TASK TO COMPLETE ▸
Once the images are set aside, output the listing exactly as it stands.

RAW DATA ▸
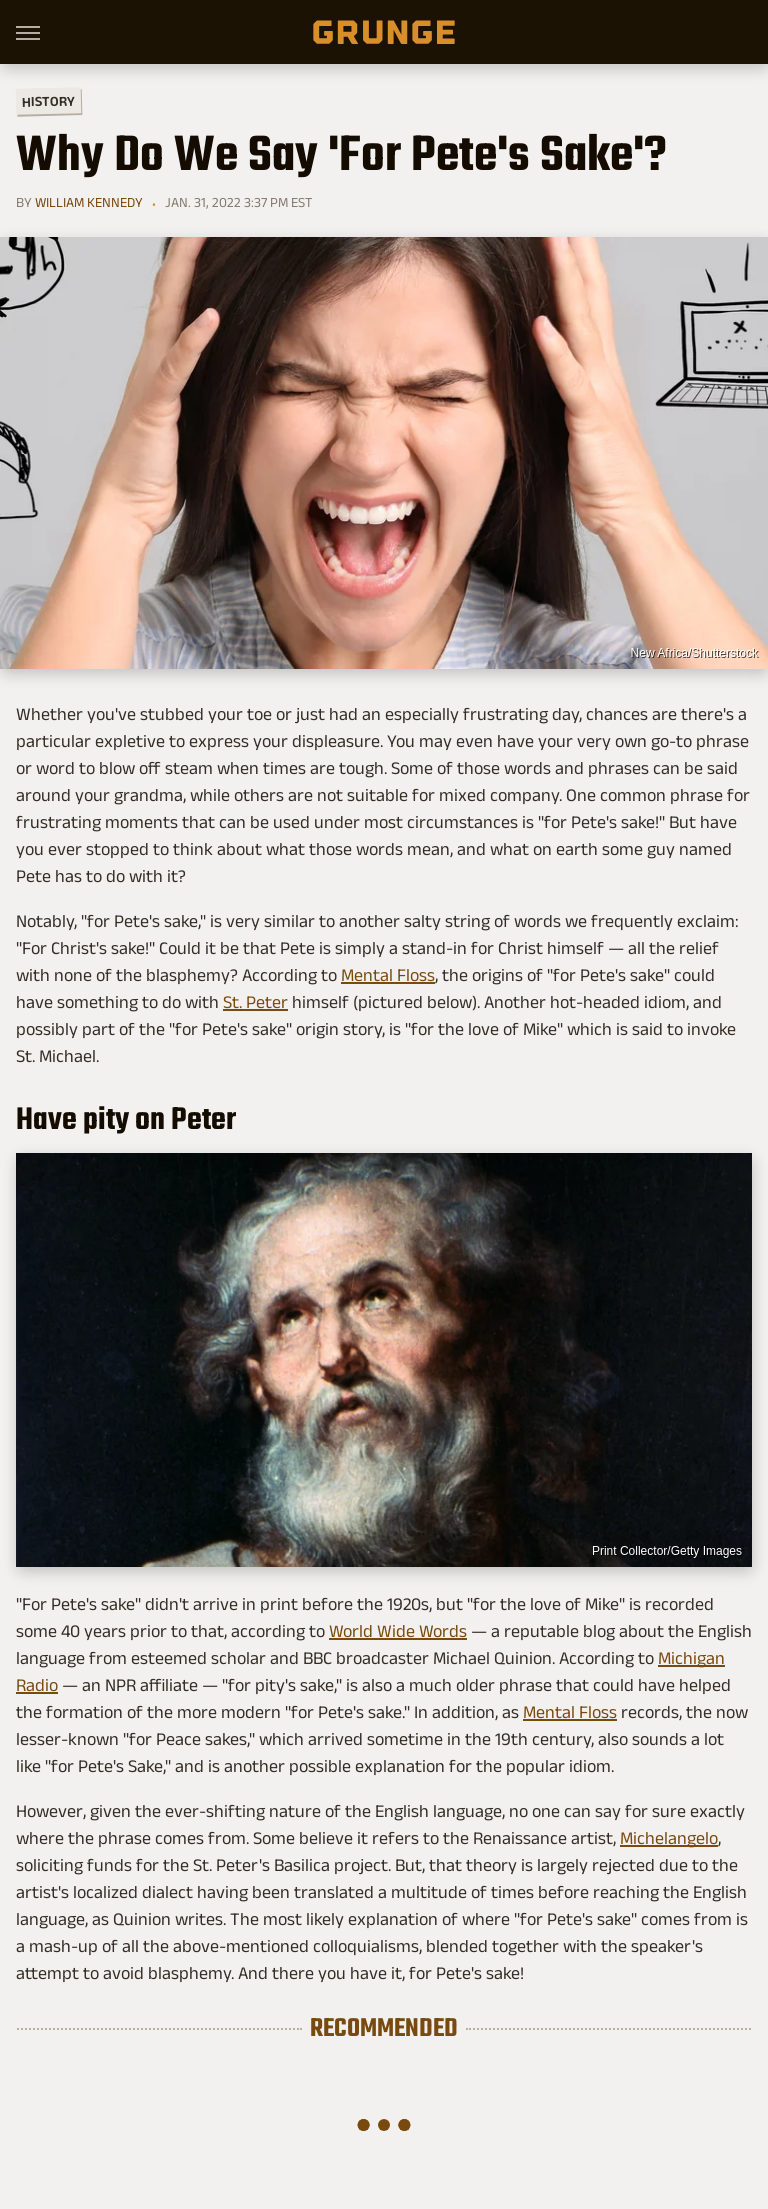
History (48, 100)
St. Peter (255, 1002)
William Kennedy (89, 202)
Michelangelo (669, 1838)
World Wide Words (398, 1631)
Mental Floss (388, 975)
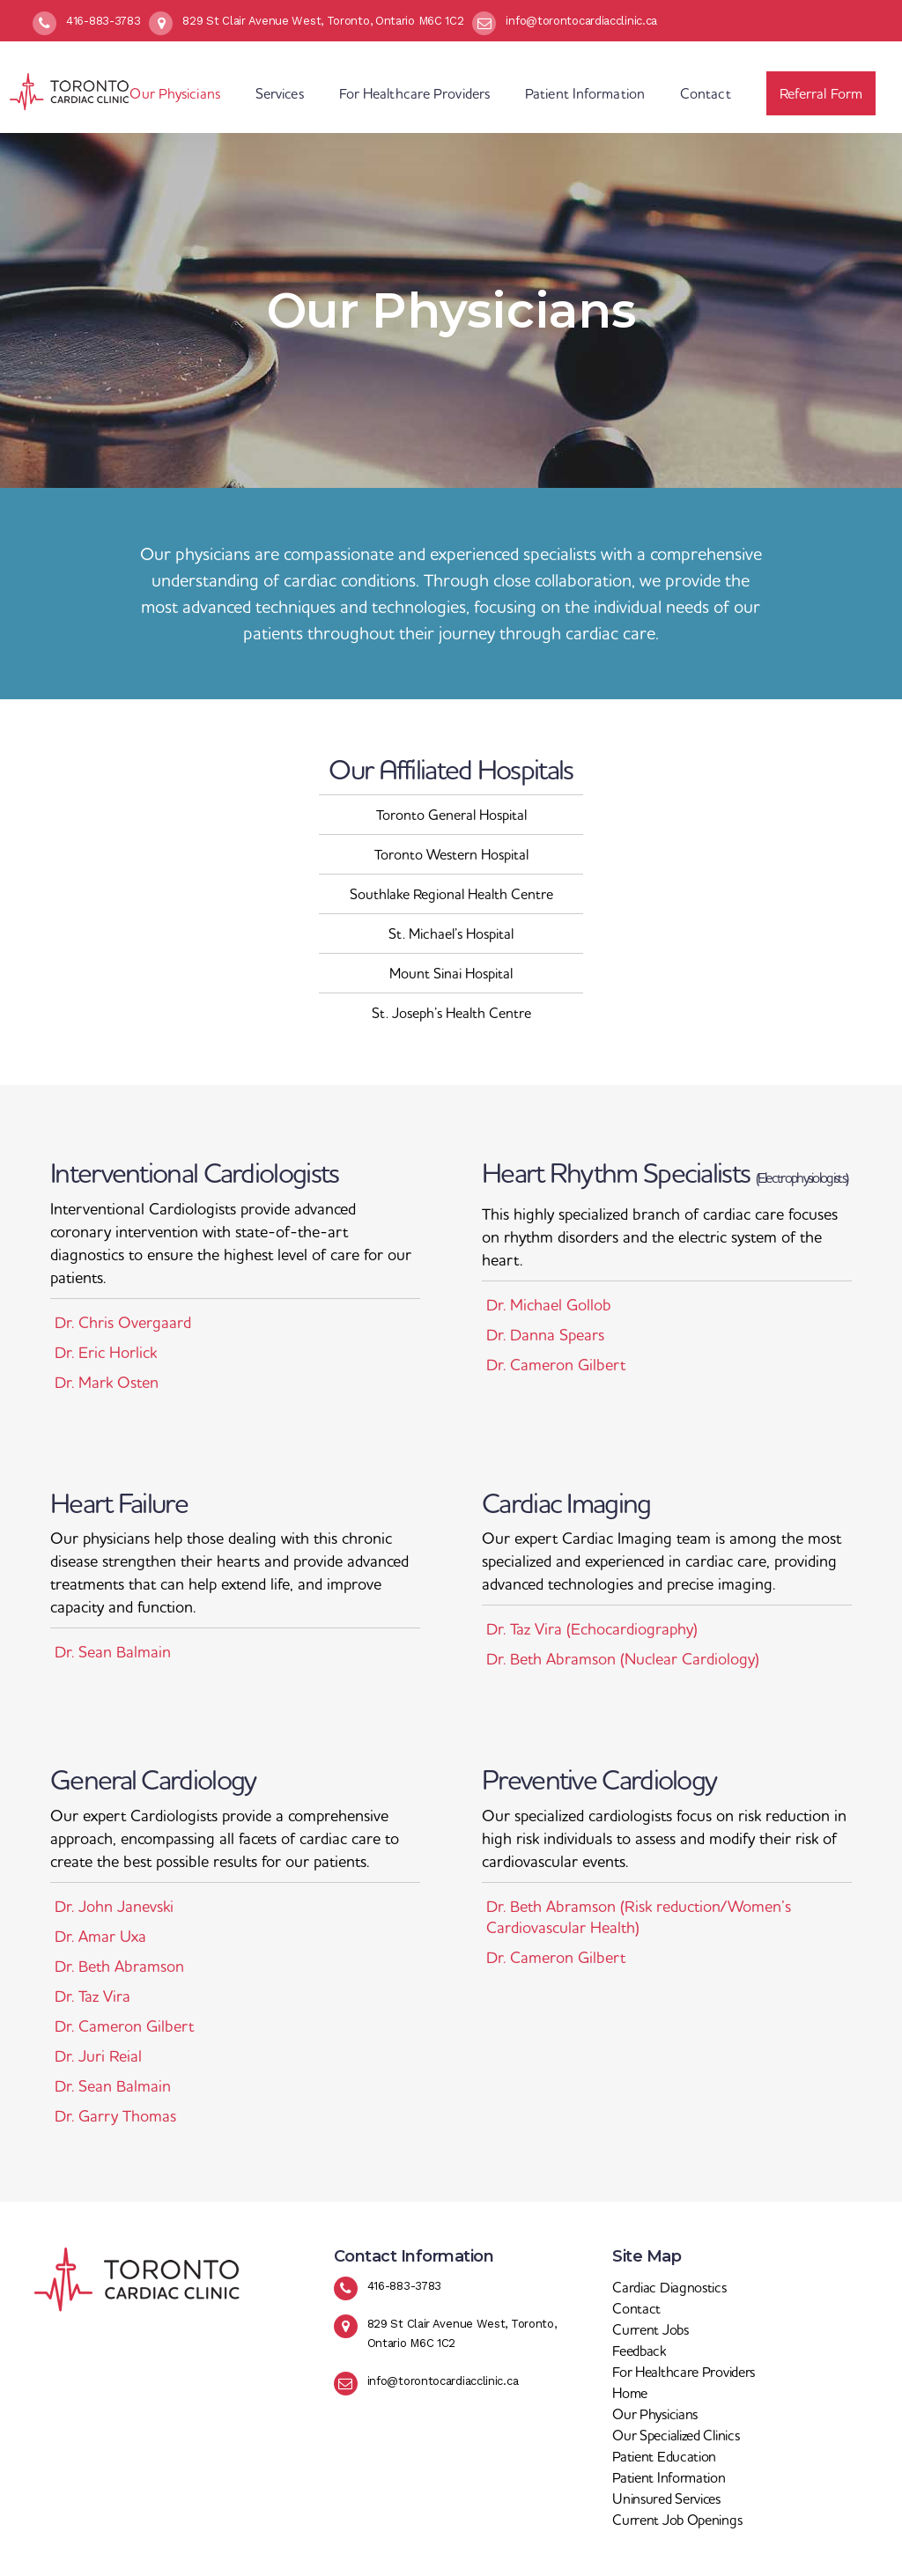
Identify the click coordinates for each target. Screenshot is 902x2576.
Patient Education (664, 2456)
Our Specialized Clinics (675, 2435)
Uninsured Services (666, 2498)
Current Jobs (650, 2329)
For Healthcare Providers (683, 2371)
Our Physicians (655, 2414)
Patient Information (668, 2477)
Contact (636, 2308)
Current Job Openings (677, 2519)
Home (629, 2393)
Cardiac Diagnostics (669, 2287)
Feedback (639, 2350)
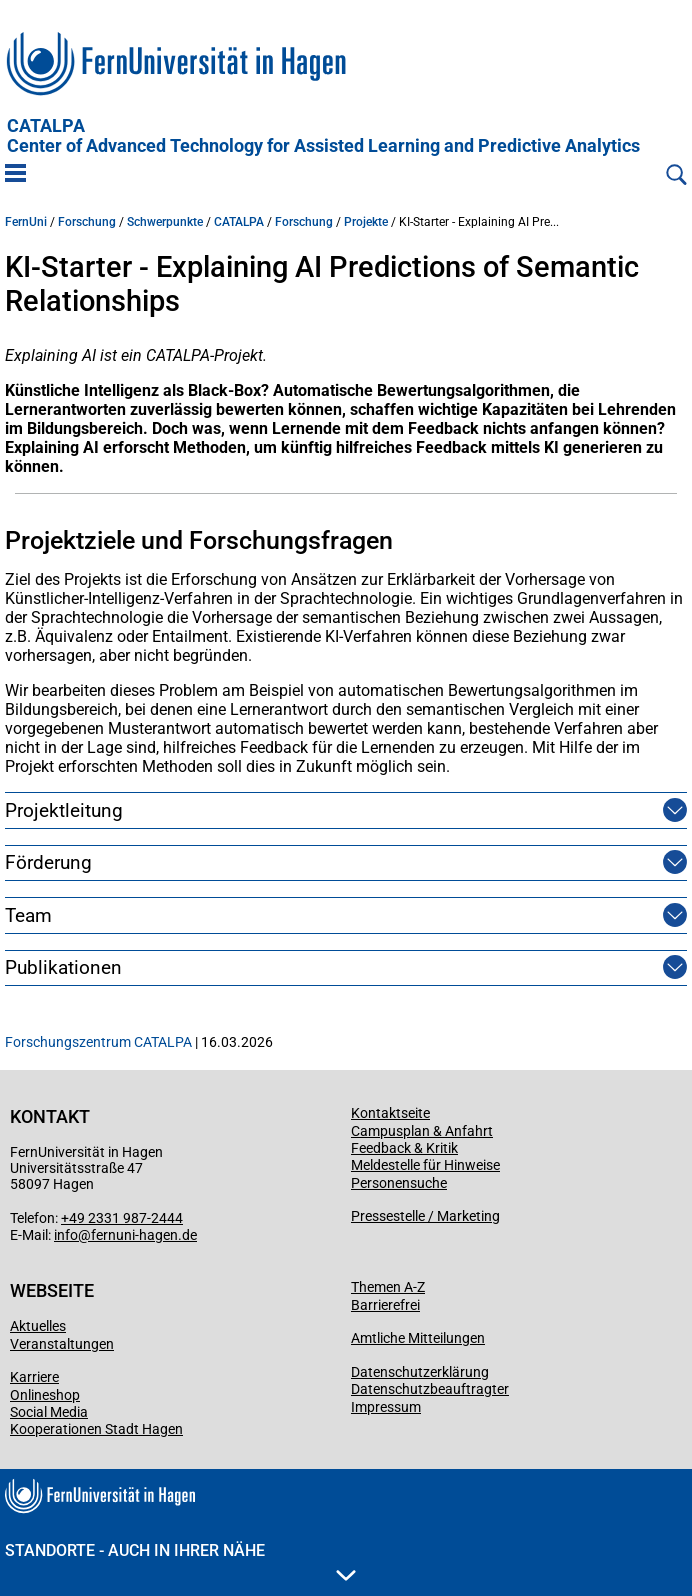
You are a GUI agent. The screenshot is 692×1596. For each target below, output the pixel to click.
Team (28, 915)
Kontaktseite (390, 1113)
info (66, 1235)
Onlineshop (45, 1395)
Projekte (366, 222)
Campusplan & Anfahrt (422, 1131)
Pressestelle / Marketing (425, 1216)
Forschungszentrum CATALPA (98, 1042)
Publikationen (63, 967)
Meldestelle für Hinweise (425, 1165)
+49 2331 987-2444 (122, 1218)
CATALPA (323, 136)
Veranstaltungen (62, 1344)
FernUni (26, 222)
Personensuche (399, 1183)
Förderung (48, 862)
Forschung (87, 222)
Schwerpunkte (165, 222)
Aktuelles (38, 1326)
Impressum (386, 1407)
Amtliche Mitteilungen (418, 1338)
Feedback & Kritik (404, 1148)
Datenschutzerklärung (420, 1372)
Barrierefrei (385, 1305)
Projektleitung (64, 810)
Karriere (34, 1377)
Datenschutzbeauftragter (430, 1389)
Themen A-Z (388, 1287)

COMPLETED EXERCISE ▸
History (48, 100)
St. Peter (255, 1002)
William Kennedy (89, 202)
Michelangelo (669, 1838)
World Wide Words (398, 1631)
Mental Floss (388, 975)
Identify the click coordinates for each target. Screenshot is 902x2576.
Patient Education (664, 2456)
Our Specialized Clinics (675, 2435)
Uninsured Services (666, 2498)
Current Jobs (650, 2329)
For Healthcare Providers (683, 2371)
Our Physicians (655, 2414)
Patient Information (668, 2477)
Contact (636, 2308)
Current Job Openings (677, 2519)
Home (629, 2393)
Cardiac Diagnostics (669, 2287)
Feedback (639, 2350)
You are a GUI agent. The screenshot is 692×1596. For each target below, output the pixel to click.
Team (28, 915)
Kontaktseite (390, 1113)
info (66, 1235)
Onlineshop (45, 1395)
Projekte (366, 222)
Campusplan & Anfahrt (422, 1131)
Pressestelle / Marketing (425, 1216)
Forschungszentrum CATALPA (98, 1042)
Publikationen (63, 967)
Meldestelle für Hinweise (425, 1165)
+49 2331 987-2444 (122, 1218)
CATALPA (323, 136)
Veranstaltungen (62, 1344)
FernUni (26, 222)
Personensuche (399, 1183)
Förderung (48, 862)
Forschung (87, 222)
Schwerpunkte (165, 222)
Aktuelles (38, 1326)
Impressum (386, 1407)
Amtliche Mitteilungen (418, 1338)
Feedback & Kritik (404, 1148)
Datenschutzerklärung (420, 1372)
Barrierefrei (385, 1305)
Projektleitung (64, 810)
Karriere (34, 1377)
Datenschutzbeauftragter (430, 1389)
Themen A-Z (388, 1287)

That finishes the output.